→ Exercise description:
The lines below, beginning at the one that contains "Vatandaş, bebek arabasında" and ending at the last, are to be retyped exactly.

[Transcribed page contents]
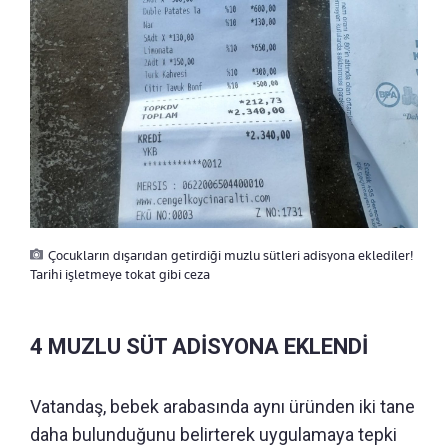
Çocukların dışarıdan getirdiği muzlu sütleri adisyona eklediler!
Tarihi işletmeye tokat gibi ceza
4 MUZLU SÜT ADİSYONA EKLENDİ
Vatandaş, bebek arabasında aynı üründen iki tane
daha bulunduğunu belirterek uygulamaya tepki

→ Exercise output:
Vatandaş, bebek arabasında aynı üründen iki tane
daha bulunduğunu belirterek uygulamaya tepki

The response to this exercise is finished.